_How to complete this task_:
Say how many lines in the following entries include "Thorium", and add nothing else.

_Records to use_:
=-=-=

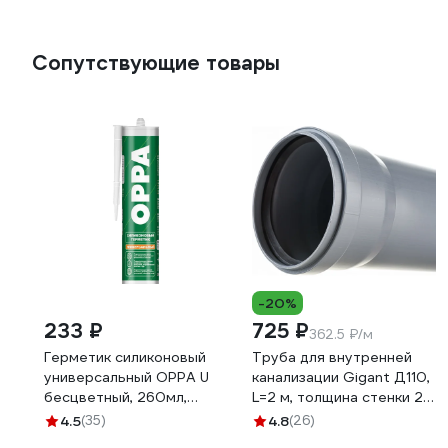
Сопутствующие товары
-20%
233 ₽
725 ₽
362.5 ₽/м
Герметик силиконовый
Труба для внутренней
универсальный OPPA U
канализации Gigant Д110,
бесцветный, 260мл,
L=2 м, толщина стенки 2.7
HOCU260BC
мм GSG-26
4.5
(35)
4.8
(26)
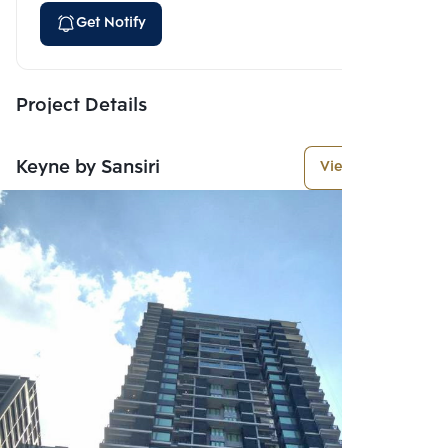
Get Notify
Project Details
Keyne by Sansiri
View More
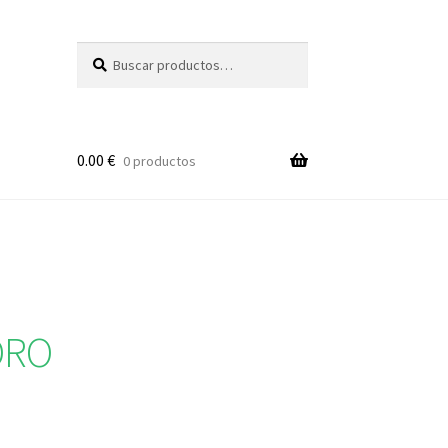
Buscar
Buscar
por:
0.00
€
0 productos
DRO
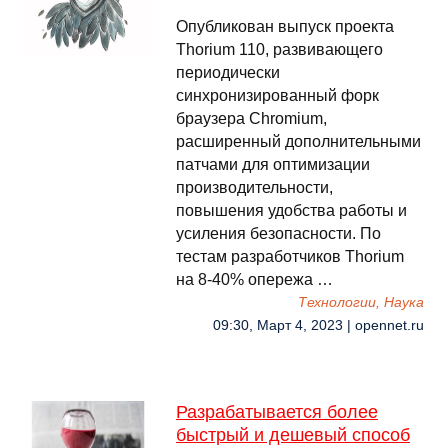
Опубликован выпуск проекта
Thorium 110, развивающего
периодически
синхронизированный форк
браузера Chromium,
расширенный дополнительными
патчами для оптимизации
производительности,
повышения удобства работы и
усиления безопасности. По
тестам разработчиков Thorium
на 8-40% опережа …
Технологии, Наука
09:30, Март 4, 2023 | opennet.ru
Разрабатывается более
быстрый и дешевый способ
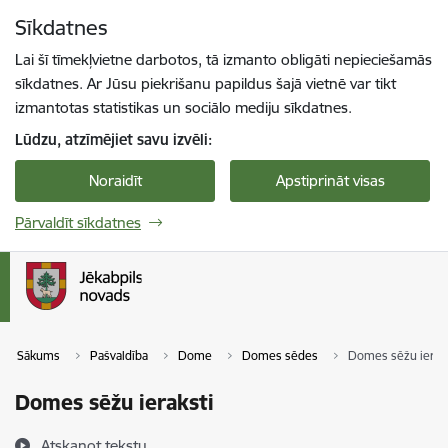
Pāriet uz lapas saturu
Sīkdatnes
Spied
lai meklētu
Enter
Lai šī tīmekļvietne darbotos, tā izmanto obligāti nepieciešamās
sīkdatnes. Ar Jūsu piekrišanu papildus šajā vietnē var tikt
izmantotas statistikas un sociālo mediju sīkdatnes.
Lūdzu, atzīmējiet savu izvēli:
Noraidīt
Apstiprināt visas
Pārvaldīt sīkdatnes
Sākums
Pašvaldība
Dome
Domes sēdes
Domes sēžu ierak
Domes sēžu ieraksti
Atskaņot tekstu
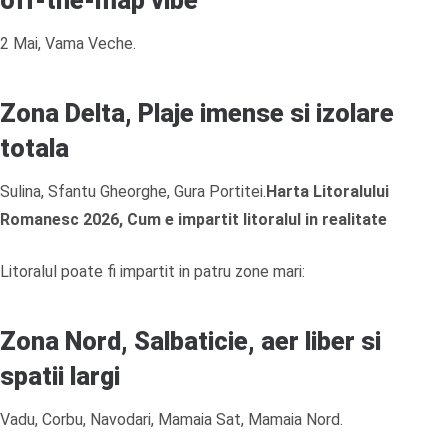
off-the-map vibe
2 Mai, Vama Veche.
Zona Delta, Plaje imense si izolare
totala
Sulina, Sfantu Gheorghe, Gura Portitei.
Harta Litoralului
Romanesc 2026, Cum e impartit litoralul in realitate
Litoralul poate fi impartit in patru zone mari:
Zona Nord, Salbaticie, aer liber si
spatii largi
Vadu, Corbu, Navodari, Mamaia Sat, Mamaia Nord.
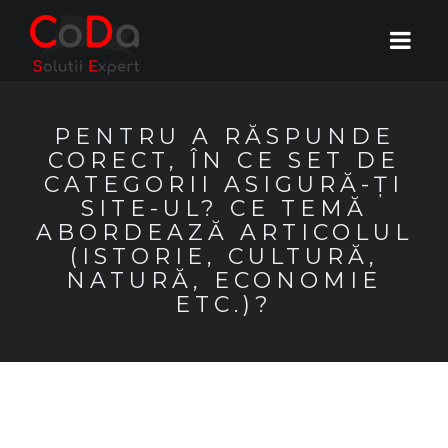
PENTRU A RĂSPUNDE
CORECT, ÎN CE SET DE
CATEGORII ASIGURĂ-ȚI
SITE-UL? CE TEMĂ
ABORDEAZĂ ARTICOLUL
(ISTORIE, CULTURĂ,
NATURĂ, ECONOMIE
ETC.)?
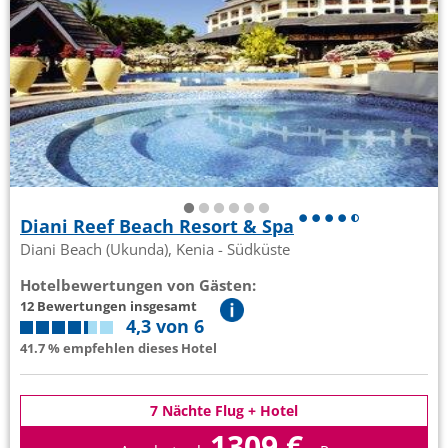
Diani Reef Beach Resort & Spa
Diani Beach (Ukunda), Kenia - Südküste
Hotelbewertungen von Gästen:
12 Bewertungen insgesamt
4,3 von 6
41.7 % empfehlen dieses Hotel
7 Nächte Flug + Hotel
1309 €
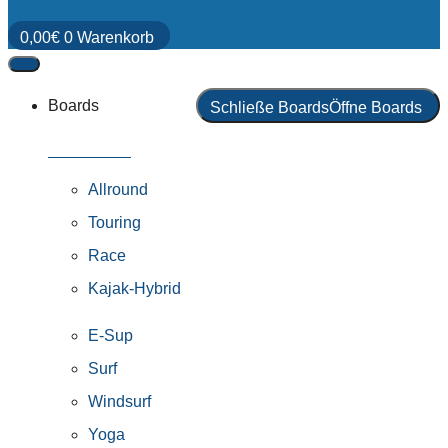
0,00
€
0
Warenkorb
Boards
Schließe Boards
Öffne Boards
Alle Boards
Allround
Touring
Race
Kajak-Hybrid
E-Sup
Surf
Windsurf
Yoga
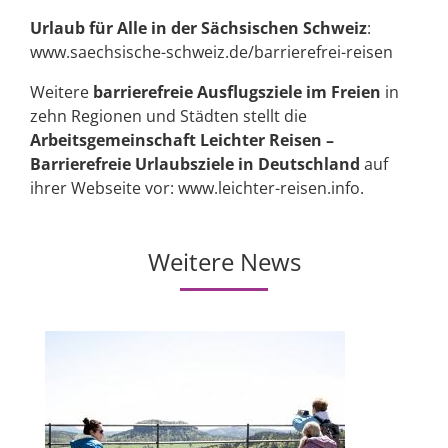
Urlaub für Alle in der Sächsischen Schweiz
:
www.saechsische-schweiz.de/barrierefrei-reisen
Weitere
barrierefreie Ausflugsziele im Freien
in
zehn Regionen und Städten stellt die
Arbeitsgemeinschaft Leichter Reisen –
Barrierefreie Urlaubsziele in Deutschland
auf
ihrer Webseite vor: www.leichter-reisen.info.
Weitere News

=-=-=

_Solution to the problem_:
2